**TASK BRIEF**. Leave out every picture, then transcribe the rest of the listing exactly.
┌────────
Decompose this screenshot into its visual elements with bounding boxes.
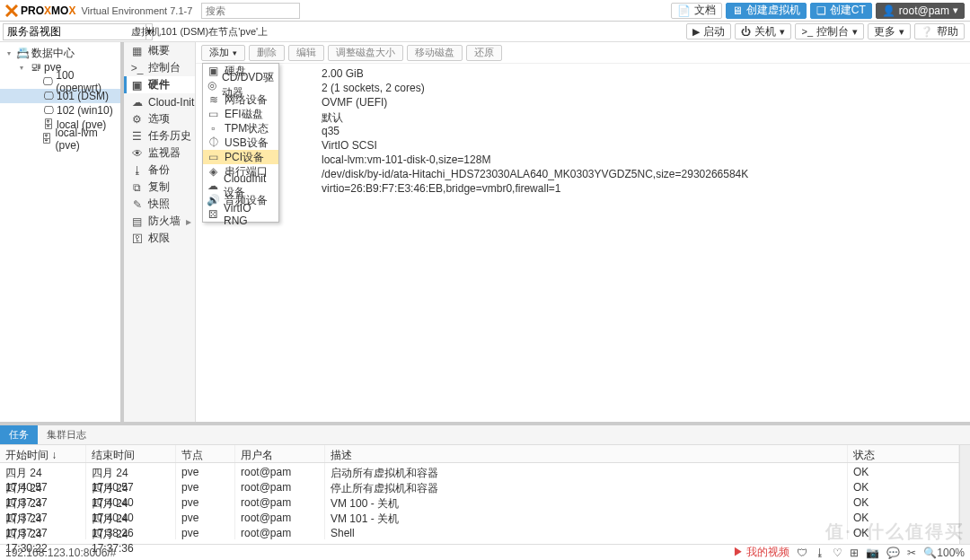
- menu-icon: 👁: [131, 147, 143, 160]
- dropdown-item[interactable]: ≋网络设备: [203, 92, 278, 107]
- sidemenu-item[interactable]: >_控制台: [124, 59, 195, 76]
- search-box[interactable]: [201, 3, 300, 19]
- shutdown-button[interactable]: ⏻ 关机 ▾: [735, 23, 791, 39]
- sidemenu-item[interactable]: ⧉复制: [124, 179, 195, 196]
- menu-icon: ⚙: [131, 113, 143, 126]
- search-input[interactable]: [201, 3, 300, 19]
- video-link[interactable]: ▶ 我的视频: [733, 545, 789, 560]
- heart-icon[interactable]: ♡: [833, 547, 842, 559]
- dd-icon: ▭: [207, 151, 219, 163]
- dd-icon: ▫: [207, 122, 219, 135]
- col-user[interactable]: 用户名: [235, 445, 325, 462]
- dropdown-item[interactable]: ▭EFI磁盘: [203, 107, 278, 121]
- sidemenu-item[interactable]: ▦概要: [124, 42, 195, 59]
- tree-item[interactable]: 🖵102 (win10): [0, 103, 120, 118]
- hw-row[interactable]: 2 (1 sockets, 2 cores): [313, 82, 970, 96]
- more-button[interactable]: 更多 ▾: [868, 23, 911, 39]
- log-row[interactable]: 四月 24 17:40:57四月 24 17:40:57pveroot@pam启…: [0, 463, 959, 478]
- log-row[interactable]: 四月 24 17:37:37四月 24 17:40:40pveroot@pam停…: [0, 478, 959, 494]
- menu-icon: >_: [131, 62, 143, 74]
- user-menu[interactable]: 👤root@pam ▾: [876, 3, 965, 19]
- menu-icon: ▣: [131, 79, 143, 92]
- hw-row[interactable]: VirtIO SCSI: [313, 139, 970, 153]
- add-button[interactable]: 添加: [201, 45, 245, 61]
- menu-label: 快照: [148, 197, 170, 212]
- dropdown-item[interactable]: ⏀USB设备: [203, 136, 278, 150]
- move-button[interactable]: 移动磁盘: [407, 45, 463, 61]
- side-menu[interactable]: ▦概要>_控制台▣硬件☁Cloud-Init⚙选项☰任务历史👁监视器⭳备份⧉复制…: [124, 42, 196, 422]
- hw-value: virtio=26:B9:F7:E3:46:EB,bridge=vmbr0,fi…: [313, 182, 560, 197]
- dd-icon: ▣: [207, 65, 219, 77]
- sidemenu-item[interactable]: ⚙选项: [124, 110, 195, 127]
- col-status[interactable]: 状态: [848, 445, 959, 462]
- sidemenu-item[interactable]: ⭳备份: [124, 162, 195, 179]
- hw-row[interactable]: q35: [313, 125, 970, 139]
- col-start[interactable]: 开始时间 ↓: [0, 445, 86, 462]
- tree-item[interactable]: 🖵101 (DSM): [0, 89, 120, 103]
- dropdown-item[interactable]: ▫TPM状态: [203, 121, 278, 136]
- zoom-label[interactable]: 🔍100%: [923, 547, 965, 559]
- col-node[interactable]: 节点: [176, 445, 235, 462]
- console-button[interactable]: >_ 控制台 ▾: [795, 23, 864, 39]
- hw-row[interactable]: local-lvm:vm-101-disk-0,size=128M: [313, 153, 970, 168]
- docs-button[interactable]: 📄文档: [671, 3, 722, 19]
- menu-icon: ⚿: [131, 232, 143, 245]
- dl-icon[interactable]: ⭳: [815, 547, 825, 559]
- hw-row[interactable]: /dev/disk/by-id/ata-Hitachi_HDS723030ALA…: [313, 168, 970, 182]
- sidemenu-item[interactable]: ☰任务历史: [124, 127, 195, 144]
- sidemenu-item[interactable]: ✎快照: [124, 196, 195, 213]
- start-button[interactable]: ▶ 启动: [686, 23, 731, 39]
- msg-icon[interactable]: 💬: [886, 547, 900, 559]
- hardware-toolbar: 添加 删除 编辑 调整磁盘大小 移动磁盘 还原: [196, 42, 970, 64]
- hardware-table: 2.00 GiB2 (1 sockets, 2 cores)OVMF (UEFI…: [196, 64, 970, 422]
- hw-row[interactable]: 2.00 GiB: [313, 67, 970, 82]
- tab-tasks[interactable]: 任务: [0, 425, 38, 444]
- view-selector[interactable]: ▾: [3, 23, 119, 40]
- dd-icon: ◈: [207, 165, 219, 178]
- caret-icon: ▾: [7, 49, 14, 57]
- revert-button[interactable]: 还原: [466, 45, 502, 61]
- menu-icon: ✎: [131, 198, 143, 211]
- col-desc[interactable]: 描述: [325, 445, 848, 462]
- create-vm-button[interactable]: 🖥创建虚拟机: [726, 3, 807, 19]
- tab-cluster-log[interactable]: 集群日志: [38, 425, 95, 444]
- cut-icon[interactable]: ✂: [907, 547, 916, 559]
- col-end[interactable]: 结束时间: [86, 445, 176, 462]
- cube-icon: ❏: [816, 4, 826, 17]
- hw-row[interactable]: 默认: [313, 110, 970, 125]
- sidemenu-item[interactable]: ☁Cloud-Init: [124, 93, 195, 110]
- help-button[interactable]: ❔ 帮助: [914, 23, 965, 39]
- tree-item[interactable]: ▾📇数据中心: [0, 46, 120, 60]
- dropdown-item[interactable]: ☁CloudInit设备: [203, 179, 278, 193]
- ext-icon[interactable]: ⊞: [850, 547, 859, 559]
- edit-button[interactable]: 编辑: [288, 45, 324, 61]
- menu-label: 控制台: [148, 60, 181, 75]
- scrollbar[interactable]: [959, 445, 970, 544]
- dropdown-item[interactable]: ⚄VirtIO RNG: [203, 207, 278, 222]
- dropdown-item[interactable]: ▭PCI设备: [203, 150, 278, 164]
- resource-tree[interactable]: ▾📇数据中心▾🖳pve🖵100 (openwrt)🖵101 (DSM)🖵102 …: [0, 42, 124, 422]
- shield-icon[interactable]: 🛡: [797, 547, 807, 559]
- dropdown-item[interactable]: ◎CD/DVD驱动器: [203, 78, 278, 92]
- resize-button[interactable]: 调整磁盘大小: [328, 45, 403, 61]
- create-ct-button[interactable]: ❏创建CT: [810, 3, 872, 19]
- tree-item[interactable]: 🖵100 (openwrt): [0, 74, 120, 89]
- menu-icon: ☁: [131, 96, 143, 109]
- dd-label: TPM状态: [225, 121, 269, 136]
- hw-row[interactable]: OVMF (UEFI): [313, 96, 970, 110]
- log-row[interactable]: 四月 24 17:37:37四月 24 17:38:26pveroot@pamV…: [0, 509, 959, 524]
- sidemenu-item[interactable]: ▣硬件: [124, 76, 195, 93]
- menu-icon: ▤: [131, 215, 143, 228]
- menu-icon: ☰: [131, 130, 143, 143]
- cam-icon[interactable]: 📷: [866, 547, 879, 559]
- hw-row[interactable]: virtio=26:B9:F7:E3:46:EB,bridge=vmbr0,fi…: [313, 182, 970, 197]
- remove-button[interactable]: 删除: [249, 45, 285, 61]
- add-dropdown[interactable]: ▣硬盘◎CD/DVD驱动器≋网络设备▭EFI磁盘▫TPM状态⏀USB设备▭PCI…: [202, 63, 279, 223]
- menu-label: 硬件: [148, 77, 170, 92]
- sidemenu-item[interactable]: ⚿权限: [124, 230, 195, 247]
- log-row[interactable]: 四月 24 17:37:37四月 24 17:40:40pveroot@pamV…: [0, 494, 959, 509]
- log-row[interactable]: 四月 24 17:30:22四月 24 17:37:36pveroot@pamS…: [0, 524, 959, 539]
- sidemenu-item[interactable]: ▤防火墙▸: [124, 213, 195, 230]
- tree-item[interactable]: 🗄local-lvm (pve): [0, 132, 120, 146]
- sidemenu-item[interactable]: 👁监视器: [124, 144, 195, 162]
└────────
**RESULT OF THIS EXERCISE**.
Decompose this screenshot into its visual elements with bounding boxes.
- menu-icon: 👁: [131, 147, 143, 160]
- dropdown-item[interactable]: ≋网络设备: [203, 92, 278, 107]
- sidemenu-item[interactable]: >_控制台: [124, 59, 195, 76]
- search-box[interactable]: [201, 3, 300, 19]
- shutdown-button[interactable]: ⏻ 关机 ▾: [735, 23, 791, 39]
- sidemenu-item[interactable]: ⧉复制: [124, 179, 195, 196]
- menu-icon: ⚙: [131, 113, 143, 126]
- search-input[interactable]: [201, 3, 300, 19]
- video-link[interactable]: ▶ 我的视频: [733, 545, 789, 560]
- heart-icon[interactable]: ♡: [833, 547, 842, 559]
- dd-icon: ▭: [207, 151, 219, 163]
- dd-icon: ▫: [207, 122, 219, 135]
- col-user[interactable]: 用户名: [235, 445, 325, 462]
- dropdown-item[interactable]: ▭EFI磁盘: [203, 107, 278, 121]
- sidemenu-item[interactable]: ▦概要: [124, 42, 195, 59]
- tree-item[interactable]: 🖵102 (win10): [0, 103, 120, 118]
- hw-row[interactable]: 2 (1 sockets, 2 cores): [313, 82, 970, 96]
- more-button[interactable]: 更多 ▾: [868, 23, 911, 39]
- log-row[interactable]: 四月 24 17:40:57四月 24 17:40:57pveroot@pam启…: [0, 463, 959, 478]
- log-row[interactable]: 四月 24 17:37:37四月 24 17:40:40pveroot@pam停…: [0, 478, 959, 494]
- menu-icon: >_: [131, 62, 143, 74]
- user-menu[interactable]: 👤root@pam ▾: [876, 3, 965, 19]
- menu-icon: ▣: [131, 79, 143, 92]
- hw-row[interactable]: VirtIO SCSI: [313, 139, 970, 153]
- add-button[interactable]: 添加: [201, 45, 245, 61]
- menu-label: 快照: [148, 197, 170, 212]
- dropdown-item[interactable]: ⏀USB设备: [203, 136, 278, 150]
- move-button[interactable]: 移动磁盘: [407, 45, 463, 61]
- side-menu[interactable]: ▦概要>_控制台▣硬件☁Cloud-Init⚙选项☰任务历史👁监视器⭳备份⧉复制…: [124, 42, 196, 422]
- hw-value: virtio=26:B9:F7:E3:46:EB,bridge=vmbr0,fi…: [313, 182, 560, 197]
- dd-icon: ▣: [207, 65, 219, 77]
- sidemenu-item[interactable]: ⚙选项: [124, 110, 195, 127]
- col-status[interactable]: 状态: [848, 445, 959, 462]
- sidemenu-item[interactable]: ⭳备份: [124, 162, 195, 179]
- hw-row[interactable]: q35: [313, 125, 970, 139]
- col-start[interactable]: 开始时间 ↓: [0, 445, 86, 462]
- tree-item[interactable]: 🖵101 (DSM): [0, 89, 120, 103]
- dropdown-item[interactable]: ▫TPM状态: [203, 121, 278, 136]
- zoom-label[interactable]: 🔍100%: [923, 547, 965, 559]
- col-node[interactable]: 节点: [176, 445, 235, 462]
- console-button[interactable]: >_ 控制台 ▾: [795, 23, 864, 39]
- hw-row[interactable]: local-lvm:vm-101-disk-0,size=128M: [313, 153, 970, 168]
- docs-button[interactable]: 📄文档: [671, 3, 722, 19]
- menu-icon: ⚿: [131, 232, 143, 245]
- dl-icon[interactable]: ⭳: [815, 547, 825, 559]
- hw-row[interactable]: /dev/disk/by-id/ata-Hitachi_HDS723030ALA…: [313, 168, 970, 182]
- sidemenu-item[interactable]: ☰任务历史: [124, 127, 195, 144]
- sidemenu-item[interactable]: ✎快照: [124, 196, 195, 213]
- start-button[interactable]: ▶ 启动: [686, 23, 731, 39]
- msg-icon[interactable]: 💬: [886, 547, 900, 559]
- hardware-toolbar: 添加 删除 编辑 调整磁盘大小 移动磁盘 还原: [196, 42, 970, 64]
- hardware-table: 2.00 GiB2 (1 sockets, 2 cores)OVMF (UEFI…: [196, 64, 970, 422]
- hw-row[interactable]: 2.00 GiB: [313, 67, 970, 82]
- tab-tasks[interactable]: 任务: [0, 425, 38, 444]
- view-selector[interactable]: ▾: [3, 23, 119, 40]
- dd-icon: ◈: [207, 165, 219, 178]
- caret-icon: ▾: [7, 49, 14, 57]
- revert-button[interactable]: 还原: [466, 45, 502, 61]
- menu-icon: ✎: [131, 198, 143, 211]
- col-desc[interactable]: 描述: [325, 445, 848, 462]
- create-vm-button[interactable]: 🖥创建虚拟机: [726, 3, 807, 19]
- tab-cluster-log[interactable]: 集群日志: [38, 425, 95, 444]
- cut-icon[interactable]: ✂: [907, 547, 916, 559]
- col-end[interactable]: 结束时间: [86, 445, 176, 462]
- cube-icon: ❏: [816, 4, 826, 17]
- hw-row[interactable]: 默认: [313, 110, 970, 125]
- sidemenu-item[interactable]: ☁Cloud-Init: [124, 93, 195, 110]
- help-button[interactable]: ❔ 帮助: [914, 23, 965, 39]
- tree-item[interactable]: ▾📇数据中心: [0, 46, 120, 60]
- dropdown-item[interactable]: ☁CloudInit设备: [203, 179, 278, 193]
- ext-icon[interactable]: ⊞: [850, 547, 859, 559]
- edit-button[interactable]: 编辑: [288, 45, 324, 61]
- menu-label: 控制台: [148, 60, 181, 75]
- scrollbar[interactable]: [959, 445, 970, 544]
- dropdown-item[interactable]: ⚄VirtIO RNG: [203, 207, 278, 222]
- dropdown-item[interactable]: ▭PCI设备: [203, 150, 278, 164]
- resource-tree[interactable]: ▾📇数据中心▾🖳pve🖵100 (openwrt)🖵101 (DSM)🖵102 …: [0, 42, 124, 422]
- shield-icon[interactable]: 🛡: [797, 547, 807, 559]
- dropdown-item[interactable]: ◎CD/DVD驱动器: [203, 78, 278, 92]
- resize-button[interactable]: 调整磁盘大小: [328, 45, 403, 61]
- create-ct-button[interactable]: ❏创建CT: [810, 3, 872, 19]
- tree-item[interactable]: 🖵100 (openwrt): [0, 74, 120, 89]
- menu-icon: ☁: [131, 96, 143, 109]
- dd-label: TPM状态: [225, 121, 269, 136]
- hw-row[interactable]: OVMF (UEFI): [313, 96, 970, 110]
- log-row[interactable]: 四月 24 17:37:37四月 24 17:38:26pveroot@pamV…: [0, 509, 959, 524]
- sidemenu-item[interactable]: ▣硬件: [124, 76, 195, 93]
- menu-icon: ▤: [131, 215, 143, 228]
- menu-icon: ☰: [131, 130, 143, 143]
- cam-icon[interactable]: 📷: [866, 547, 879, 559]
- hw-row[interactable]: virtio=26:B9:F7:E3:46:EB,bridge=vmbr0,fi…: [313, 182, 970, 197]
- remove-button[interactable]: 删除: [249, 45, 285, 61]
- add-dropdown[interactable]: ▣硬盘◎CD/DVD驱动器≋网络设备▭EFI磁盘▫TPM状态⏀USB设备▭PCI…: [202, 63, 279, 223]
- menu-label: 硬件: [148, 77, 170, 92]
- sidemenu-item[interactable]: ⚿权限: [124, 230, 195, 247]
- log-row[interactable]: 四月 24 17:37:37四月 24 17:40:40pveroot@pamV…: [0, 494, 959, 509]
- log-row[interactable]: 四月 24 17:30:22四月 24 17:37:36pveroot@pamS…: [0, 524, 959, 539]
- sidemenu-item[interactable]: ▤防火墙▸: [124, 213, 195, 230]
- tree-item[interactable]: 🗄local-lvm (pve): [0, 132, 120, 146]
- sidemenu-item[interactable]: 👁监视器: [124, 144, 195, 162]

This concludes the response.